The Russian penitentiary service stopped reporting its statistics with the outbreak of the war and the large-scale conscription of prisoners. Its latest figures from January indicate that there were 433,000 detainees, of whom some 45,000 were women, according to Merkachiova.
Putin has granted around a dozen amnesties since 2000, most of them to mark Victory Day over Nazi Germany. This time, his pardon on so-called humanitarian grounds could coincide with another more controversial measure of reprieve: another amnesty for economic crimes. The Supreme Court has ordered that no preventive measures are ever to be applied in the investigation of these crimes.
The hammer and the stove
Putin has been more measured than his entourage on this debate. In 2021, for instance, two months before initiating the war in Ukraine, he emphasized that “you cannot impose anything [on women], you have to show all the positive sides of a large family.” However, some subordinates have been encouraged to launch all sorts of proposals in response to a predicament that plagues the president: his legacy in Russia.
Many leading and backbench politicians have spoken out in favor of Russian women giving up their studies to focus their efforts on the home.

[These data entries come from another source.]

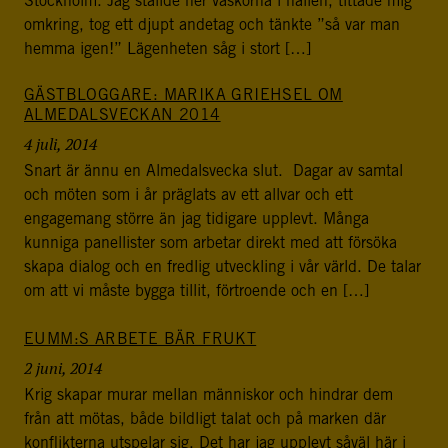
Stockholm. Jag ställde ner väskorna i hallen, tittade mig
postkonfliktländer. Vi bidrar även med civil personal
omkring, tog ett djupt andetag och tänkte ”så var man
och expertis till freds- och valobservationsinsatser som
hemma igen!” Lägenheten såg i stort […]
leds av EU, FN och OSSE. Myndigheten har fått sitt
namn efter Folke Bernadotte, FN:s första medlare.
GÄSTBLOGGARE: MARIKA GRIEHSEL OM
ALMEDALSVECKAN 2014
SOCIALA MEDIER
4 juli, 2014
Instagram
Facebook
Twitter
LinkedIn
Snart är ännu en Almedalsvecka slut. Dagar av samtal
och möten som i år präglats av ett allvar och ett
engagemang större än jag tidigare upplevt. Många
KONTAKTA FOLKE BERNADOTTEAKADEMIN
kunniga panellister som arbetar direkt med att försöka
Ring
skapa dialog och en fredlig utveckling i vår värld. De talar
010-456 23 0
om att vi måste bygga tillit, förtroende och en […]
Mail
EUMM:S ARBETE BÄR FRUKT
Kontakta oss
2 juni, 2014
Krig skapar murar mellan människor och hindrar dem
Sök efter:
från att mötas, både bildligt talat och på marken där
konflikterna utspelar sig. Det har jag upplevt såväl här i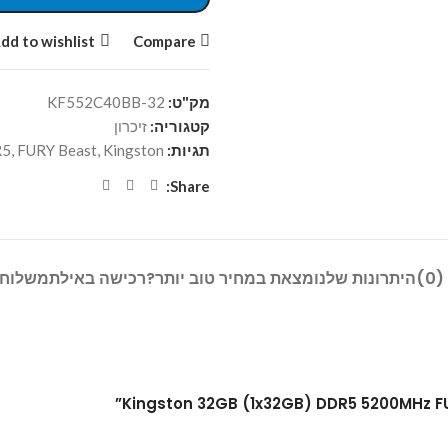
dd to wishlist
Compare
מק"ט:
KF552C40BB-32
קטגוריה:
זיכרון
תגיות:
Kingston
,
FURY Beast
,
R5
Share:
)
היתרונות שלנו
מצאת במחיר טוב יותר?
רכישה באילת
משלוח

Vyacheslav Volodin, chairman of the State Duma, supported this view on Wednesday. “Girls need to be prepared for adult life by being taught how to cook borscht [the traditional soup] because they have to take care of their husbands, and boys need to be taught how to hold a hammer or learn new technologies because what kind of man will there be with no skills to work?”
A month earlier in October, Duma vice-chairwoman and former children’s advocate Anna Kuznetsova said in parliament that it is essential to reform the national demography plan “to halt the decline of the population and the increase in the birth rate.” “Our first children should be born when the mother is around 20 years old, then the family can have three, four or more children,” she remarked before stressing that “this is the image of the future that the president has talked about.”

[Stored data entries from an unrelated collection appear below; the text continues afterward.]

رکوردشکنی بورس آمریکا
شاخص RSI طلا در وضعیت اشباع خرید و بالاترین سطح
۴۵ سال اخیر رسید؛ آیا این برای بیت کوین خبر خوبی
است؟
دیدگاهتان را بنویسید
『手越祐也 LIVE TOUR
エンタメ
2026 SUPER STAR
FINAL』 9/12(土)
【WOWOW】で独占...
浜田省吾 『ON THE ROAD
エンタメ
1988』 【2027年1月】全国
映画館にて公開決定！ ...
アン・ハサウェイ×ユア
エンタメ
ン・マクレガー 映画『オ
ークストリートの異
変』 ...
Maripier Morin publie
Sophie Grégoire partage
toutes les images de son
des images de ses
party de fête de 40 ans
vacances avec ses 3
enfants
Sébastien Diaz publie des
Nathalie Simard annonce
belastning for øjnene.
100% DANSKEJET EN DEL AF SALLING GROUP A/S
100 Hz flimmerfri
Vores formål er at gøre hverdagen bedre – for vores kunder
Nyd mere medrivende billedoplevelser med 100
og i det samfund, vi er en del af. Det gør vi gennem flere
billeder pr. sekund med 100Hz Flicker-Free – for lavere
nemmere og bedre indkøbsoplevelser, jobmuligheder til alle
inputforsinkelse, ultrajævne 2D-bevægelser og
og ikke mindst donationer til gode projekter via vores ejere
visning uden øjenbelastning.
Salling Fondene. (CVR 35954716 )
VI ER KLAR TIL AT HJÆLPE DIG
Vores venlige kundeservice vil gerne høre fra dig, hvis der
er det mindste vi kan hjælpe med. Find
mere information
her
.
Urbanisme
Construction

This debate was echoed by Margarita Pavlova, a senator who, like other politicians, advocated “to stop sending young women to higher education because it leads to nothing.” “We have a generation of unhappy women in their 40s who are not fulfilled as mothers or as women, they do not know what a home is,” said the politician, who believes that the problem began with the Russian Revolution because “it gave women the opportunity to work and they forgot their true purpose: to give birth and take care of the home.”
Her point of view follows Putin’s. At his annual press conference in 2021, just before initiating a war that has claimed hundreds of thousands of lives, the Russian leader stated that this demographic crisis is occurring in all industrialized countries. “If you look at Europe, it’s the same everywhere. What is this linked to? With a change, not of interests, but of priorities in life, including those of women in childbearing age: education, professional career and then a child, and this is now at the age of 30. And sometimes you will not even think about the second. This a very subtle thing, even demographers do not have clear answers to these processes,” regretted the Russian president.

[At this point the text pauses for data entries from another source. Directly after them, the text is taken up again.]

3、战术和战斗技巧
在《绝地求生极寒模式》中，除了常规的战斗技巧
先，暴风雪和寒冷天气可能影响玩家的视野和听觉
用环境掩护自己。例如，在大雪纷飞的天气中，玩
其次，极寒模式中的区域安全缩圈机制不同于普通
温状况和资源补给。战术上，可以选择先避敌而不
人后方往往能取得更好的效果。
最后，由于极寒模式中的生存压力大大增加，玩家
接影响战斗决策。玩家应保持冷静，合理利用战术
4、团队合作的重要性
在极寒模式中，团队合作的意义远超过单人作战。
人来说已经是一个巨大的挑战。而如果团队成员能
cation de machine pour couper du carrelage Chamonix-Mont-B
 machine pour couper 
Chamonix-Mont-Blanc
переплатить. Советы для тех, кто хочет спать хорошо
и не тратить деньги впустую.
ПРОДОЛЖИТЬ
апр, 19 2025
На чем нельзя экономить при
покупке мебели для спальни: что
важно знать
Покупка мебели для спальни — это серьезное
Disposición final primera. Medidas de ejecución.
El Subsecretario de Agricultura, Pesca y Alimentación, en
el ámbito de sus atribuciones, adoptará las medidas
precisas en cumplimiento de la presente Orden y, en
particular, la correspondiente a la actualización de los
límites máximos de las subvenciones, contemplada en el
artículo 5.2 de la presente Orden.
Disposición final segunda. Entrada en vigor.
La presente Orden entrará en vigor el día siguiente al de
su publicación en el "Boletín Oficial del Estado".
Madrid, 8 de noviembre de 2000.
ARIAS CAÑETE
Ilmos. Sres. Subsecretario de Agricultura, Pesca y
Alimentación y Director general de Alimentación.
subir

This ultra-conservative impulse has gone so far that the satellite party New People — Novie Liudi, in Russian —, has presented a bill to fine politicians who formulate insulting proposals towards women. “We have heard about a tax on those who don’t have children, that women don’t need higher education and many other things. This is said by men who have never given birth and do not understand why women undergo abortions,” stated the author of the bill, Vladislav Davankov, during his presentation. “Fellow colleagues, stop doing it, please. Enough is enough,” he demanded.